Output, exactly and in full, only the lines from the one containing "Dhufnee Si Haasofsiisnuu?" to the last line of the data. Pictures should not appear.

┌─ Input material

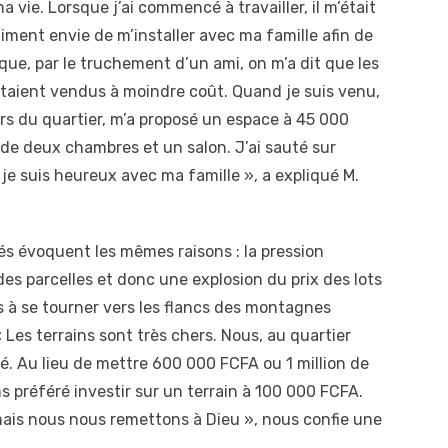
a vie. Lorsque j’ai commencé à travailler, il m’était
raiment envie de m’installer avec ma famille afin de
à que, par le truchement d’un ami, on m’a dit que les
étaient vendus à moindre coût. Quand je suis venu,
ars du quartier, m’a proposé un espace à 45 000
 de deux chambres et un salon. J’ai sauté sur
, je suis heureux avec ma famille », a expliqué M.
és évoquent les mêmes raisons : la pression
s parcelles et donc une explosion du prix des lots
s à se tourner vers les flancs des montagnes
 Les terrains sont très chers. Nous, au quartier
. Au lieu de mettre 600 000 FCFA ou 1 million de
 préféré investir sur un terrain à 100 000 FCFA.
is nous nous remettons à Dieu », nous confie une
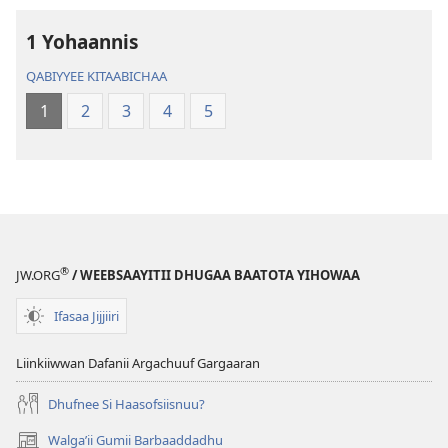
Addunyaa
Addunyaa
Haaraa
Haaraa
1 Yohaannis
QABIYYEE KITAABICHAA
1
2
3
4
5
®
JW.ORG
/ WEEBSAAYITII DHUGAA BAATOTA YIHOWAA
Ifasaa Jijjiiri
Liinkiiwwan Dafanii Argachuuf Gargaaran
Dhufnee Si Haasofsiisnuu?
Walgaʼii Gumii Barbaaddadhu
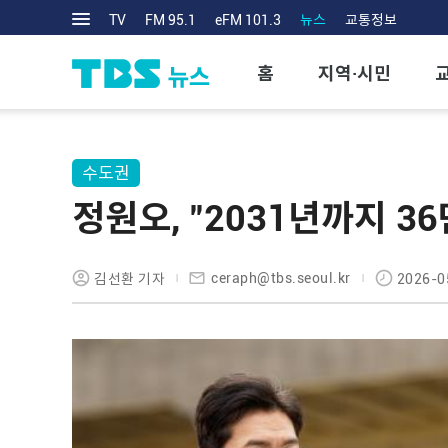
TV
FM 95.1
eFM 101.3
뉴스
교통정보
홈
지역·시민
수도권
정원오, "2031년까지 3
ceraph@tbs.seoul.kr
김선환 기자
2026-0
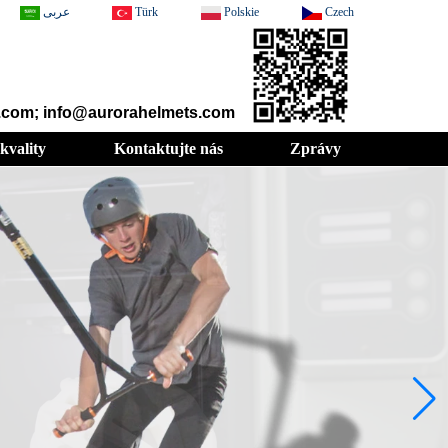
عربى
Türk
Polskie
Czech
t.com; info@aurorahelmets.com
kvality
Kontaktujte nás
Zprávy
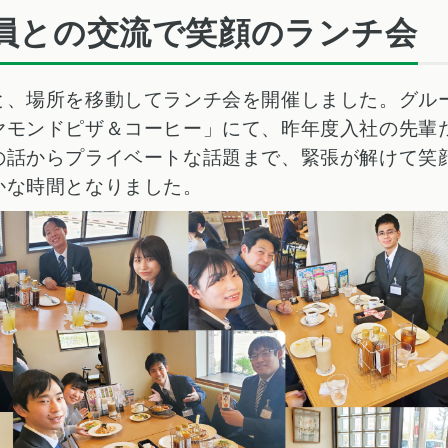
員との交流で笑顔のランチ会
と、場所を移動してランチ会を開催しました。グル
ヤモンドピザ＆コーヒー」にて、昨年度入社の先輩
の話からプライベートな話題まで、緊張が解けて笑
かな時間となりました。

└─

Task answer -
Dhufnee Si Haasofsiisnuu?
Walgaʼii Gumii Barbaaddadhu
TV
FM 95.1
eFM 101.3
뉴스
교통정보
홈
지역·시민
수도권
정원오, "2031년까지 3
ceraph@tbs.seoul.kr
김선환 기자
2026-0
عربى
Türk
Polskie
Czech
t.com; info@aurorahelmets.com
kvality
Kontaktujte nás
Zprávy
員との交流で笑顔のランチ会
と、場所を移動してランチ会を開催しました。グル
ヤモンドピザ＆コーヒー」にて、昨年度入社の先輩
の話からプライベートな話題まで、緊張が解けて笑
かな時間となりました。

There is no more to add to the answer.